2. Ascertaining the differences between the prior art and the claims at issue.
3. Resolving the level of ordinary skill in the pertinent art.
4. Considering objective evidence present in the application indicating obviousness or nonobviousness.
Claims 1-6, 8-13 and 15-20 are rejected under 35 U.S.C. 103 as being unpatentable over:
Shuler et al., US PG Pub No 20150039239A1 hereinafter Shuler, as is evidenced by Provisional 61/860,512 in view of
Olives et al., US Patent No 10,930,401B2 hereinafter Olives, in view of
Chorny et al., US PG Pub No 2021/0247393A1 hereinafter Chorny as evidenced by Provisional 62/909,625, in view of
Pineda et al., “FasTag: automatic text classification of unstructured medical narratives” hereinafter Pineda (bioRxiv: 10.1101/429720).
With respect to claim 1, Shuler teaches:
A system for providing animal health decision support {Shuler discloses [0109] “system for remotely monitoring the health state of at least one non-human animal” Figs 1-4. Corresponding provisional support includes [0012,14]. Figs 1-4}, the system comprising:
a processor {Shuler Figs 3:205 and/or 4:280 “Processor” described [0025-26].

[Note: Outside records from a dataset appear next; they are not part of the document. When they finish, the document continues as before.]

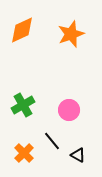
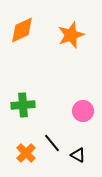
orange star: moved 1 px down
green cross: rotated 25 degrees clockwise
pink circle: moved 14 px right, 1 px down
black line: moved 2 px down
orange cross: moved 2 px right
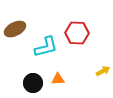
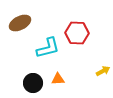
brown ellipse: moved 5 px right, 6 px up
cyan L-shape: moved 2 px right, 1 px down
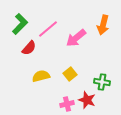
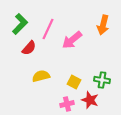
pink line: rotated 25 degrees counterclockwise
pink arrow: moved 4 px left, 2 px down
yellow square: moved 4 px right, 8 px down; rotated 24 degrees counterclockwise
green cross: moved 2 px up
red star: moved 3 px right
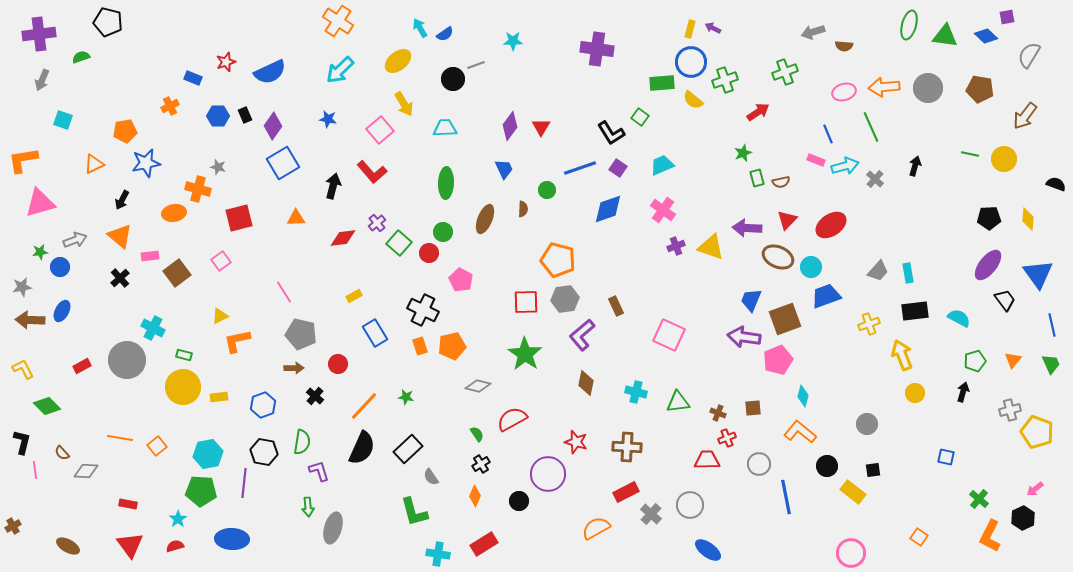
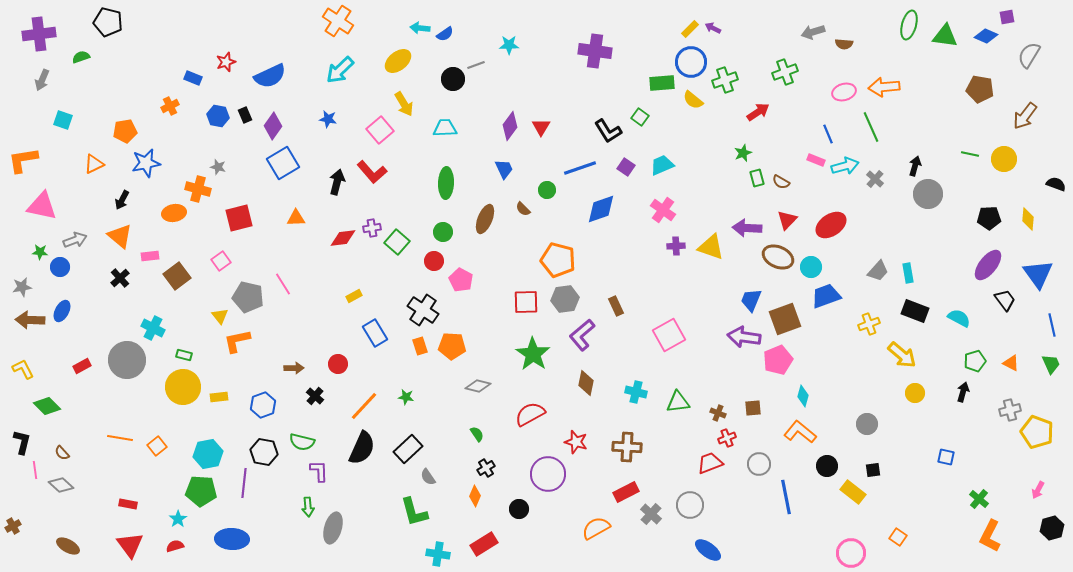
cyan arrow at (420, 28): rotated 54 degrees counterclockwise
yellow rectangle at (690, 29): rotated 30 degrees clockwise
blue diamond at (986, 36): rotated 20 degrees counterclockwise
cyan star at (513, 41): moved 4 px left, 4 px down
brown semicircle at (844, 46): moved 2 px up
purple cross at (597, 49): moved 2 px left, 2 px down
blue semicircle at (270, 72): moved 4 px down
gray circle at (928, 88): moved 106 px down
blue hexagon at (218, 116): rotated 10 degrees clockwise
black L-shape at (611, 133): moved 3 px left, 2 px up
purple square at (618, 168): moved 8 px right, 1 px up
brown semicircle at (781, 182): rotated 42 degrees clockwise
black arrow at (333, 186): moved 4 px right, 4 px up
pink triangle at (40, 203): moved 2 px right, 3 px down; rotated 28 degrees clockwise
brown semicircle at (523, 209): rotated 133 degrees clockwise
blue diamond at (608, 209): moved 7 px left
purple cross at (377, 223): moved 5 px left, 5 px down; rotated 30 degrees clockwise
green square at (399, 243): moved 2 px left, 1 px up
purple cross at (676, 246): rotated 18 degrees clockwise
green star at (40, 252): rotated 14 degrees clockwise
red circle at (429, 253): moved 5 px right, 8 px down
brown square at (177, 273): moved 3 px down
pink line at (284, 292): moved 1 px left, 8 px up
black cross at (423, 310): rotated 8 degrees clockwise
black rectangle at (915, 311): rotated 28 degrees clockwise
yellow triangle at (220, 316): rotated 42 degrees counterclockwise
gray pentagon at (301, 334): moved 53 px left, 37 px up
pink square at (669, 335): rotated 36 degrees clockwise
orange pentagon at (452, 346): rotated 16 degrees clockwise
green star at (525, 354): moved 8 px right
yellow arrow at (902, 355): rotated 152 degrees clockwise
orange triangle at (1013, 360): moved 2 px left, 3 px down; rotated 42 degrees counterclockwise
red semicircle at (512, 419): moved 18 px right, 5 px up
green semicircle at (302, 442): rotated 95 degrees clockwise
red trapezoid at (707, 460): moved 3 px right, 3 px down; rotated 20 degrees counterclockwise
black cross at (481, 464): moved 5 px right, 4 px down
gray diamond at (86, 471): moved 25 px left, 14 px down; rotated 40 degrees clockwise
purple L-shape at (319, 471): rotated 15 degrees clockwise
gray semicircle at (431, 477): moved 3 px left
pink arrow at (1035, 489): moved 3 px right, 1 px down; rotated 24 degrees counterclockwise
black circle at (519, 501): moved 8 px down
black hexagon at (1023, 518): moved 29 px right, 10 px down; rotated 10 degrees clockwise
orange square at (919, 537): moved 21 px left
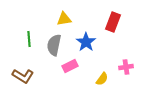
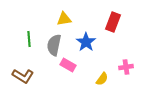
pink rectangle: moved 2 px left, 1 px up; rotated 56 degrees clockwise
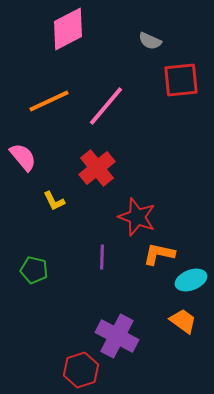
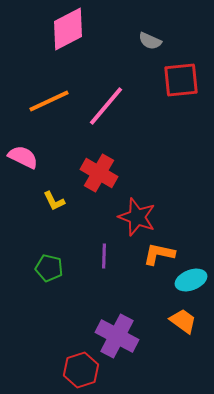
pink semicircle: rotated 24 degrees counterclockwise
red cross: moved 2 px right, 5 px down; rotated 21 degrees counterclockwise
purple line: moved 2 px right, 1 px up
green pentagon: moved 15 px right, 2 px up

Corresponding provisional support at Figs 3:205 and/or 4:280, [0081]}}; and
a non-volatile, non-transitory memory storing a module with instruction executed by the processor, the processor {Shuler Figs 3:210 and/or 4:285 “Memory”, [0038] “computer device 202 includes a processor 205 for executing instructions stored in a memory 210”. Corresponding provisional support at Figs 3:210 and/or 4:285, [0082]} operative to:
collect data corresponding to a pet and a human owner of the pet {Shuler discloses [0055] “Data collection system 300” shown Fig 8:300 with companion animal and care provider, e.g. [0089,95] “data signatures can be collected for certain dog breeds… animal owners” and “data collection system also includes a user application configured to receive and transmit observed data that is input to the user application by a user”. Corresponding provisional support includes Fig 8, [0046], [0072,78]};
determine a health topic based on the captured data {Shuler [0071-72] “determine a wellness or behavioral change of the animal base on reference health and physiological state profiles” i.e. [0023] “individualized behavioral/health state profiles” profile is a topic, e.g. [0064-66] “health, nutrition, and physiological state profiles that are based on previously collected data that is stored on database 310 for the individual animal… profiles that indicate at least one of the following health, physiological, or behavioral states: healthy, pain, estrus, rumination, reduced mobility, birthing, anxiety, ear infection, medication side effects, body weight fluctuation, bodily function events, and food/water intake”. See also [0075] “each profile… user may select which of the health assessment profiles is to be utilized”. Corresponding provisional support includes [0054-59], [0022] [0062]};
Shuler further discloses predictive diagnosis with analysis, as well as receiving and transmitting with smartphone and display user interface to provide recommendations generated based on some course of action items.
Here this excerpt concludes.